In the entries that follow, the lines from the line containing "W roku 1970 ówczesny rektor" up to and including the line containing "Wiederstedt, Wimmelburg" must be copied exactly, with pictures omitted.

****

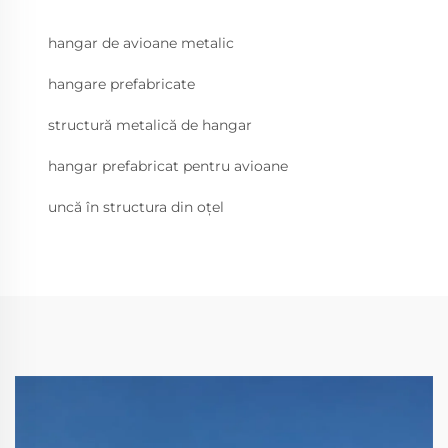
hangar de avioane metalic
hangare prefabricate
structură metalică de hangar
hangar prefabricat pentru avioane
uncă în structura din oțel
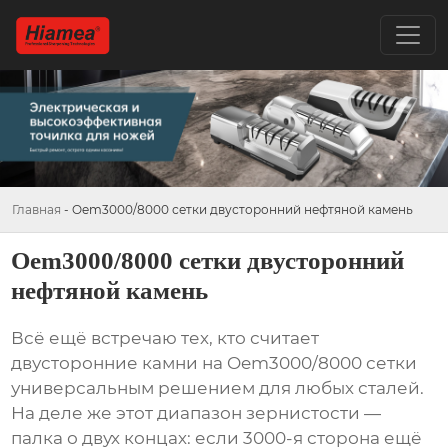
Главная
-
Oem3000/8000 сетки двусторонний нефтяной камень
Oem3000/8000 сетки двусторонний
нефтяной камень
Всё ещё встречаю тех, кто считает
двусторонние камни на
Oem3000/8000 сетки
универсальным решением для любых сталей.
На деле же этот диапазон зернистости —
палка о двух концах: если 3000-я сторона ещё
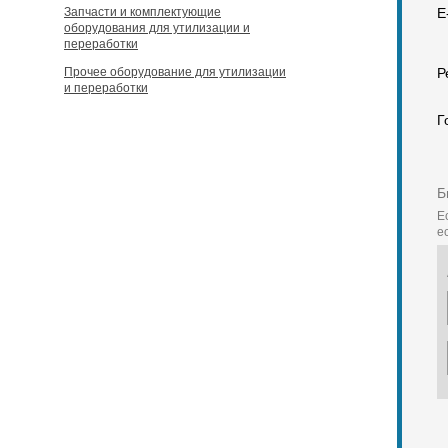
Запчасти и комплектующие
E
оборудования для утилизации и
переработки
Прочее оборудование для утилизации
Р
и переработки
Г
Б
Е
е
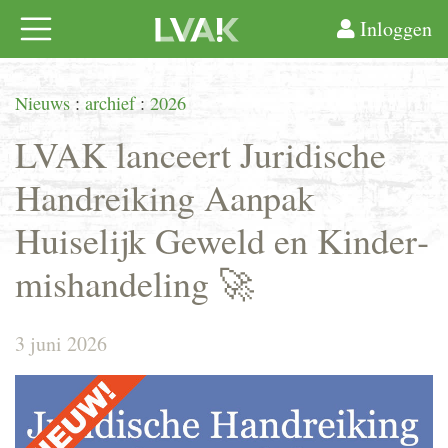
Inloggen
Nieuws
:
archief
:
2026
LVAK lanceert Juridische
Handreiking Aanpak
Huiselijk Geweld en Kinder­
mis­han­deling 🚀
3 juni 2026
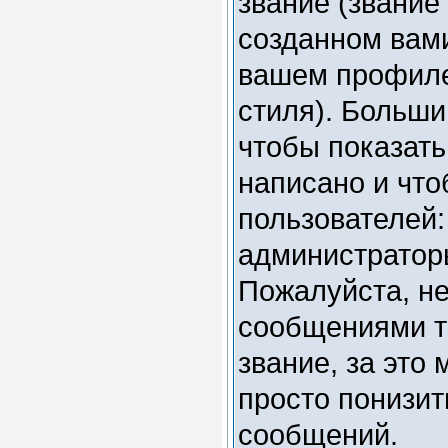
звание (звание
созданном вами
вашем профиле,
стиля). Больши
чтобы показать
написано и чт
пользователей
администратор
Пожалуйста, н
сообщениями то
звание, за это
просто понизит
сообщений.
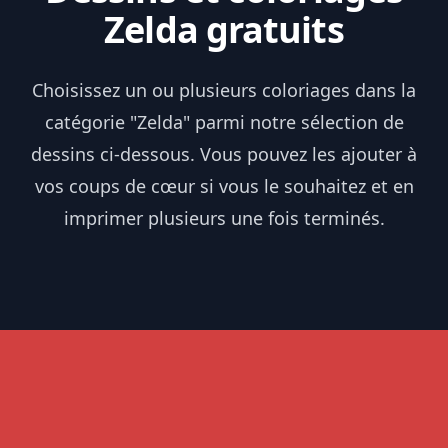
Zelda gratuits
Choisissez un ou plusieurs coloriages dans la
catégorie "Zelda" parmi notre sélection de
dessins ci-dessous. Vous pouvez les ajouter à
vos coups de cœur si vous le souhaitez et en
imprimer plusieurs une fois terminés.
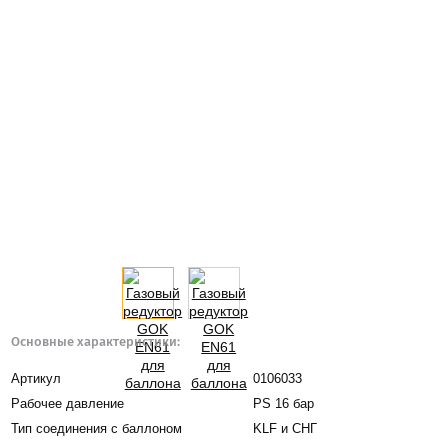
Основные характеристики:
Артикул
0106033
Рабочее давление
PS 16 бар
Тип соединения с баллоном
KLF и СНГ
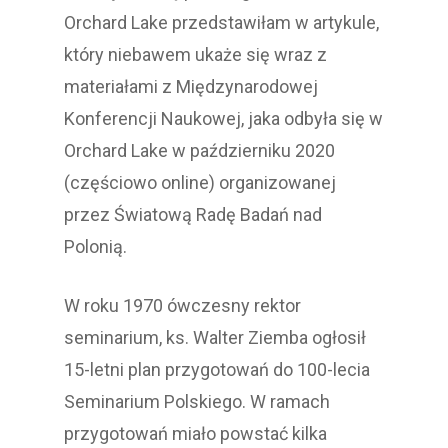
Orchard Lake przedstawiłam w artykule,
który niebawem ukaże się wraz z
materiałami z Międzynarodowej
Konferencji Naukowej, jaka odbyła się w
Orchard Lake w październiku 2020
(częściowo online) organizowanej
przez Światową Radę Badań nad
Polonią.
W roku 1970 ówczesny rektor
seminarium, ks. Walter Ziemba ogłosił
15-letni plan przygotowań do 100-lecia
Seminarium Polskiego. W ramach
przygotowań miało powstać kilka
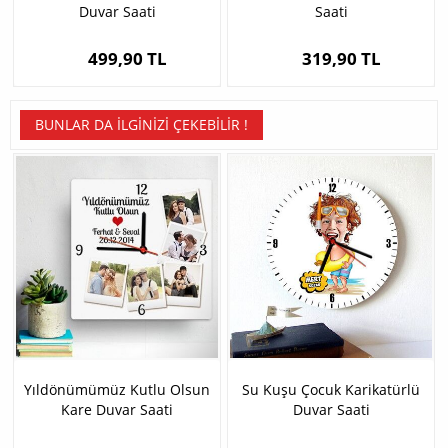
Duvar Saati
Saati
499,90 TL
319,90 TL
BUNLAR DA İLGINIZI ÇEKEBILIR !
Yıldönümümüz Kutlu Olsun
Su Kuşu Çocuk Karikatürlü
Kare Duvar Saati
Duvar Saati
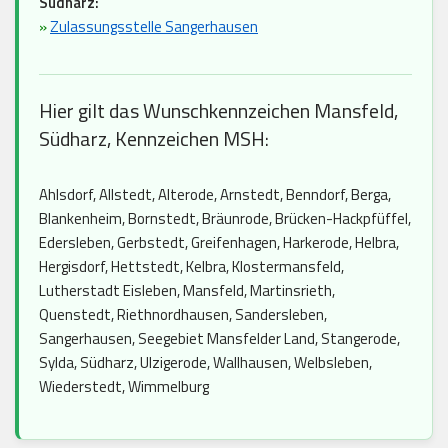
Südharz:
»
Zulassungsstelle Sangerhausen
Hier gilt das Wunschkennzeichen Mansfeld,
Südharz, Kennzeichen MSH:
Ahlsdorf, Allstedt, Alterode, Arnstedt, Benndorf, Berga,
Blankenheim, Bornstedt, Bräunrode, Brücken-Hackpfüffel,
Edersleben, Gerbstedt, Greifenhagen, Harkerode, Helbra,
Hergisdorf, Hettstedt, Kelbra, Klostermansfeld,
Lutherstadt Eisleben, Mansfeld, Martinsrieth,
Quenstedt, Riethnordhausen, Sandersleben,
Sangerhausen, Seegebiet Mansfelder Land, Stangerode,
Sylda, Südharz, Ulzigerode, Wallhausen, Welbsleben,
Wiederstedt, Wimmelburg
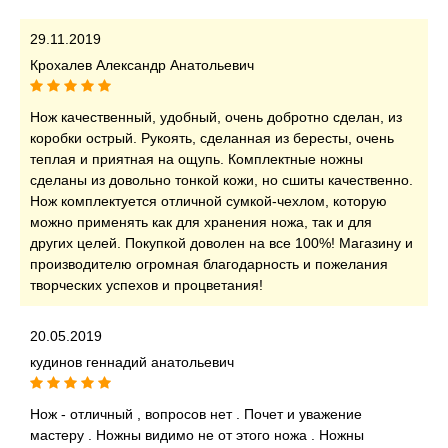
29.11.2019
Крохалев Александр Анатольевич
Нож качественный, удобный, очень добротно сделан, из
коробки острый. Рукоять, сделанная из бересты, очень
теплая и приятная на ощупь. Комплектные ножны
сделаны из довольно тонкой кожи, но сшиты качественно.
Нож комплектуется отличной сумкой-чехлом, которую
можно применять как для хранения ножа, так и для
других целей. Покупкой доволен на все 100%! Магазину и
производителю огромная благодарность и пожелания
творческих успехов и процветания!
20.05.2019
кудинов геннадий анатольевич
Нож - отличный , вопросов нет . Почет и уважение
мастеру . Ножны видимо не от этого ножа . Ножны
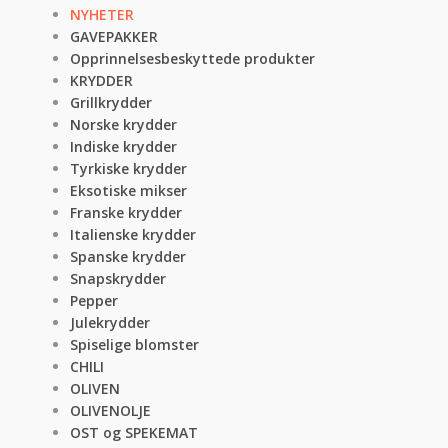
NYHETER
GAVEPAKKER
Opprinnelsesbeskyttede produkter
KRYDDER
Grillkrydder
Norske krydder
Indiske krydder
Tyrkiske krydder
Eksotiske mikser
Franske krydder
Italienske krydder
Spanske krydder
Snapskrydder
Pepper
Julekrydder
Spiselige blomster
CHILI
OLIVEN
OLIVENOLJE
OST og SPEKEMAT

****

• [Exercise output]:
W roku 1970 ówczesny rektor
seminarium, ks. Walter Ziemba ogłosił
15-letni plan przygotowań do 100-lecia
Seminarium Polskiego. W ramach
przygotowań miało powstać kilka
Duvar Saati
Saati
499,90 TL
319,90 TL
BUNLAR DA İLGINIZI ÇEKEBILIR !
Yıldönümümüz Kutlu Olsun
Su Kuşu Çocuk Karikatürlü
Kare Duvar Saati
Duvar Saati
Südharz:
»
Zulassungsstelle Sangerhausen
Hier gilt das Wunschkennzeichen Mansfeld,
Südharz, Kennzeichen MSH:
Ahlsdorf, Allstedt, Alterode, Arnstedt, Benndorf, Berga,
Blankenheim, Bornstedt, Bräunrode, Brücken-Hackpfüffel,
Edersleben, Gerbstedt, Greifenhagen, Harkerode, Helbra,
Hergisdorf, Hettstedt, Kelbra, Klostermansfeld,
Lutherstadt Eisleben, Mansfeld, Martinsrieth,
Quenstedt, Riethnordhausen, Sandersleben,
Sangerhausen, Seegebiet Mansfelder Land, Stangerode,
Sylda, Südharz, Ulzigerode, Wallhausen, Welbsleben,
Wiederstedt, Wimmelburg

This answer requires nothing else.